On 3/2/22 03:13, Sean Christopherson wrote:
> After typing up all of the below, I actually tried the novel idea of compiling
> the code... and we can't do xchg() on role.invalid because it occupies a single
> bit, it's not a standalone boolean.

Yeah I thought the same right after sending the email, but I'll just say it
was pseudocode. :)  We can do

static inline bool kvm_tdp_root_mark_invalid(struct kvm_mmu_page *page)
{
	union kvm_mmu_page_role role = page->role;
	role.invalid = true;

	/* No need to use cmpxchg, only the invalid bit can change.  */
	role.word = xchg(&page->role.word, role.word);
	return role.invalid;
}

Either way, barriers or xchg, it needs to be a separate function.

> by using refcount_dec_not_one() above, there's no guarantee that this
> task is the last one to see it as kvm_tdp_mmu_get_root() can succeed
> and bump the refcount between refcount_dec_not_one() and here.
Yep, I agree refcount_dec_and_test is needed.
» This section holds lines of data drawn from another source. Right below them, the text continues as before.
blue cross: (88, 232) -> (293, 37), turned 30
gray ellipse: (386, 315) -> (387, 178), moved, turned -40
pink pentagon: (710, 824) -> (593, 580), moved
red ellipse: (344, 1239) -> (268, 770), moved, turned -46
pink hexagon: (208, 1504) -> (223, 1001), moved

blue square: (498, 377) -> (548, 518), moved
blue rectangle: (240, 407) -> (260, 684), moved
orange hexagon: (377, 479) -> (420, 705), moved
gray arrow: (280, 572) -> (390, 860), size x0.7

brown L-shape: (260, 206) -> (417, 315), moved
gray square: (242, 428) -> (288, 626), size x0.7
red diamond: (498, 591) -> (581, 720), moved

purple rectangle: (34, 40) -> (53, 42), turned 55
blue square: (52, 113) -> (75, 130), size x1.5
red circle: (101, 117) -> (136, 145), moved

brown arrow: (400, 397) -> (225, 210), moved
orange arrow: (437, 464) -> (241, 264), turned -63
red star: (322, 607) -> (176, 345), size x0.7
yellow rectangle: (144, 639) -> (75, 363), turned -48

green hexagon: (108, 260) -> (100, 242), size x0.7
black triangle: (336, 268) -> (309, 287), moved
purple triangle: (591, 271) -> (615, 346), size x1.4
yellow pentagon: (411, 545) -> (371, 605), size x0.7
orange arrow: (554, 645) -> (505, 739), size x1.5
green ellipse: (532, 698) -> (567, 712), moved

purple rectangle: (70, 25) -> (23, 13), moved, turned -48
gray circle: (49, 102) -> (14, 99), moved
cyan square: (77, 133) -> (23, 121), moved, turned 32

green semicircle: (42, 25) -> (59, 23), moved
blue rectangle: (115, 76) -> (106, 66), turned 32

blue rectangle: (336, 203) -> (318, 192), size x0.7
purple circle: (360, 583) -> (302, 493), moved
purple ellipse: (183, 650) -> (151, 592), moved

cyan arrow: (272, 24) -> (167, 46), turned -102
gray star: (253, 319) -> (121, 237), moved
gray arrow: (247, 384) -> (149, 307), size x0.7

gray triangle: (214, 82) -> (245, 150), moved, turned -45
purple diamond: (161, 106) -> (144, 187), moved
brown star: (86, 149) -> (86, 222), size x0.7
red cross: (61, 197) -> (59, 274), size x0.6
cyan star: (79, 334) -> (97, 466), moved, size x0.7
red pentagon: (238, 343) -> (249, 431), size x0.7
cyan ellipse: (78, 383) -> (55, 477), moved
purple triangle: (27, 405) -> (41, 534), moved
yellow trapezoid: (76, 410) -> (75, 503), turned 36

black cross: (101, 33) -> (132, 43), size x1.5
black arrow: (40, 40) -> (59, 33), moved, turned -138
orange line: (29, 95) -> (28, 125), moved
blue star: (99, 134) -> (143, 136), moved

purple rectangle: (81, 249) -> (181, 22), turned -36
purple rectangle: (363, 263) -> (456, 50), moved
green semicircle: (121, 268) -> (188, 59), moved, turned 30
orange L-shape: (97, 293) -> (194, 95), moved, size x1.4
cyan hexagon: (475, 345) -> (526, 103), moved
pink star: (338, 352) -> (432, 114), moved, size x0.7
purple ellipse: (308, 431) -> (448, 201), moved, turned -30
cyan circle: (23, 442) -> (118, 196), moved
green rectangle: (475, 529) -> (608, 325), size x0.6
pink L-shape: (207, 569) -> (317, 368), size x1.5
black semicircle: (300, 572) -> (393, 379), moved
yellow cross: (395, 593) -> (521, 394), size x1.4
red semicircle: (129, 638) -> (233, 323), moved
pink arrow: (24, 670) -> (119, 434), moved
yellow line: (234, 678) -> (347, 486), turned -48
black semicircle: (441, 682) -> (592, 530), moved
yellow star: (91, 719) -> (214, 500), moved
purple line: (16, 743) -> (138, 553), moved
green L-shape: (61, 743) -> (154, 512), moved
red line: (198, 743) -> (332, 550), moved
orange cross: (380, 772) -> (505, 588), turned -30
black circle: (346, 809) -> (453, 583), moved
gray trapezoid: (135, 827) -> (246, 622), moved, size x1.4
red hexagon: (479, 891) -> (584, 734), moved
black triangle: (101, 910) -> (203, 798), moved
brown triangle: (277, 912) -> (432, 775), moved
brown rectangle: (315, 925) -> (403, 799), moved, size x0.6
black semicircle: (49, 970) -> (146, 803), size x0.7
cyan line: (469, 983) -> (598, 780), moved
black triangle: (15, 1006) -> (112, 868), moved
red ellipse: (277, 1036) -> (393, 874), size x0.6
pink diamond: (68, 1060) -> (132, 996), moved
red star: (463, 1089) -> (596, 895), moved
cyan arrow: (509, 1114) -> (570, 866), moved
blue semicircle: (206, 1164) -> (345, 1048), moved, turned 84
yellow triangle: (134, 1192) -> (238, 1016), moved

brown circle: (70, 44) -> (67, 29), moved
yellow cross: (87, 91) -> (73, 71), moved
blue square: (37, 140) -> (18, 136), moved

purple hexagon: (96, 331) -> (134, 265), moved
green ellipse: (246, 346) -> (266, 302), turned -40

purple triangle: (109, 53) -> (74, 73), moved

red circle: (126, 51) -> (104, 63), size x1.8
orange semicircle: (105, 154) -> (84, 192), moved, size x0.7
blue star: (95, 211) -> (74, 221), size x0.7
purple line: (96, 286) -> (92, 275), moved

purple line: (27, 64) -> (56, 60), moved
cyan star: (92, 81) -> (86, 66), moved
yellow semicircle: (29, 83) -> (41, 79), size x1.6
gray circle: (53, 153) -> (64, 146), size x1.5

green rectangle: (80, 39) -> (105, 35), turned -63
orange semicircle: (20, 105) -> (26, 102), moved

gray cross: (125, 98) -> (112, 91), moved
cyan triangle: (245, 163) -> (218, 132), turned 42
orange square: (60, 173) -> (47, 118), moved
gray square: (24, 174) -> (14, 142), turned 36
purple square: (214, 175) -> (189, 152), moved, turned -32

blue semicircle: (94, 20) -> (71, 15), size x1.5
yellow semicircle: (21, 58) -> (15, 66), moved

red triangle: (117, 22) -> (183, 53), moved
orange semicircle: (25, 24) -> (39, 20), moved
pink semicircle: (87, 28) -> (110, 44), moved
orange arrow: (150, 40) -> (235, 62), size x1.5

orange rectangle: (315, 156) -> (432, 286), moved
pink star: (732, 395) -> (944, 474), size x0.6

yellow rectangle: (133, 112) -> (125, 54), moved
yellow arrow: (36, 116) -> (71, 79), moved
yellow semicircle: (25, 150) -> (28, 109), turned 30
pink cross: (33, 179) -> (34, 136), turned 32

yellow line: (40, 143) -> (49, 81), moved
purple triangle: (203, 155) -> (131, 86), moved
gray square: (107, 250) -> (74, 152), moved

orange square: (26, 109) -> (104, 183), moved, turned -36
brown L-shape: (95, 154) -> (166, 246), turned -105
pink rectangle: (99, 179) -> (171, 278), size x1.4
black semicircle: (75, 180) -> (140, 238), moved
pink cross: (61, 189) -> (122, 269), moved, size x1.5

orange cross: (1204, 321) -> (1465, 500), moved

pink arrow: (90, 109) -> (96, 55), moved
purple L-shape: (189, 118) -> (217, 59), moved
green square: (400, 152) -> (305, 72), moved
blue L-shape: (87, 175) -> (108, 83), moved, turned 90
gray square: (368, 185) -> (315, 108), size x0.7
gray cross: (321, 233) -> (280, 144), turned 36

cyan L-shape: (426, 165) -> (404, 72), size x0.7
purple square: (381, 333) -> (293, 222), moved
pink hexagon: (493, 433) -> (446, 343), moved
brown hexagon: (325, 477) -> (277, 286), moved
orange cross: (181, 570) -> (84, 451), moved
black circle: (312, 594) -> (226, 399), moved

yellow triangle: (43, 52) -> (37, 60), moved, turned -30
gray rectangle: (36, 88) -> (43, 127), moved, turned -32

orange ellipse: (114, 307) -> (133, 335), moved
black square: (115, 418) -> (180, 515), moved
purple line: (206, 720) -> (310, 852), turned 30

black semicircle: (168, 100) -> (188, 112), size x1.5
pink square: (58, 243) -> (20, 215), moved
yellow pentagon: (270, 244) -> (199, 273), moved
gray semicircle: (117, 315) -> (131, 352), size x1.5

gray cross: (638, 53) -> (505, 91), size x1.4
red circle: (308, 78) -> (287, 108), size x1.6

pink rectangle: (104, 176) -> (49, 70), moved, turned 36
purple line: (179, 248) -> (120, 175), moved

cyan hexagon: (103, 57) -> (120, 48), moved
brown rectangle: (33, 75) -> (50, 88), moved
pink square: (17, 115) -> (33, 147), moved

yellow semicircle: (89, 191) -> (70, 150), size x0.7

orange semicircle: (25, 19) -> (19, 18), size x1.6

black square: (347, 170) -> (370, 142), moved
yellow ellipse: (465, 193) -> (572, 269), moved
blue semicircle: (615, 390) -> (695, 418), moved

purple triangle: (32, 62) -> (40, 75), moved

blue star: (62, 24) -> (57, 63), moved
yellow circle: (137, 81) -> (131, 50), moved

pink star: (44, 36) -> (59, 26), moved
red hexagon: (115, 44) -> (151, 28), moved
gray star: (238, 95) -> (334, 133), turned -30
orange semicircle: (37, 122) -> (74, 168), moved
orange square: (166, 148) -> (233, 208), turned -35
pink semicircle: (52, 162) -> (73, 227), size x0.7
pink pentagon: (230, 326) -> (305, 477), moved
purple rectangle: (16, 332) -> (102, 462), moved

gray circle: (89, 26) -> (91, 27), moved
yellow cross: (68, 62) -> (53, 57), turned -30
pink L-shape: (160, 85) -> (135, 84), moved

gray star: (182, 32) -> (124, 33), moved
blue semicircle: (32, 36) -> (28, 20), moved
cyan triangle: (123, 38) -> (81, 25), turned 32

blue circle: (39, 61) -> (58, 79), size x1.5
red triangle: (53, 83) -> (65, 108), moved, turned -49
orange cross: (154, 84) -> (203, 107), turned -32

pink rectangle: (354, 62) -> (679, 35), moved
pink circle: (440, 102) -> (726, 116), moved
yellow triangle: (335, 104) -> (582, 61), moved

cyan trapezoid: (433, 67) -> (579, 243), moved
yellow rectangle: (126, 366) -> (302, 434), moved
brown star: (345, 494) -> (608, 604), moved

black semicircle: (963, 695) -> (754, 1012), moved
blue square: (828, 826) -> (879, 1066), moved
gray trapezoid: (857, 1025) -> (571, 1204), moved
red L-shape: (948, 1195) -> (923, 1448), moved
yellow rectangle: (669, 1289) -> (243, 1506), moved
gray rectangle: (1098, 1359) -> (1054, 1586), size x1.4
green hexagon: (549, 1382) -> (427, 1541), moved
>> Based on my own version, I guess you mean (without comments due to family
>> NMI):
>>
>>          if (!refcount_dec_and_test(&root->tdp_mmu_root_count))
>>                  return;
>>
>> 	if (!xchg(&root->role.invalid, true) {
>> 		refcount_set(&root->tdp_mmu_root_count, 1);
>> 	 	tdp_mmu_zap_root(kvm, root, shared);
>> 	        if (!refcount_dec_and_test(&root->tdp_mmu_root_count))
>>          	        return;
>> 	}
>>
>>          spin_lock(&kvm->arch.tdp_mmu_pages_lock);
>>          list_del_rcu(&root->link);
>>          spin_unlock(&kvm->arch.tdp_mmu_pages_lock);
>>          call_rcu(&root->rcu_head, tdp_mmu_free_sp_rcu_callback);
> 
> That would work, though I'd prefer to recurse on kvm_tdp_mmu_put_root() instead
> of open coding refcount_dec_and_test() so that we get coverage of the xchg()
> doing the right thing.
> 
> I still slightly prefer having the "free" path be inside the xchg().  To me, even
> though the "free" path is the only one that's guaranteed to be reached for every root,
> the fall-through to resetting the refcount and zapping the root is the "normal" path,
> and the "free" path is the exception.

Hmm I can see how that makes especially sense once you add in the worker logic.
But it seems to me that the "basic" logic should be "do both the xchg and the
free", and coding the function with tail recursion obfuscates this.  Even with
the worker, you grow an

+	if (kvm_get_kvm_safe(kvm)) {
+		... let the worker do it ...
+		return;
+	}
+
	tdp_mmu_zap_root(kvm, root, shared);

but you still have a downwards flow that matches what happens even if multiple
threads pick up different parts of the job.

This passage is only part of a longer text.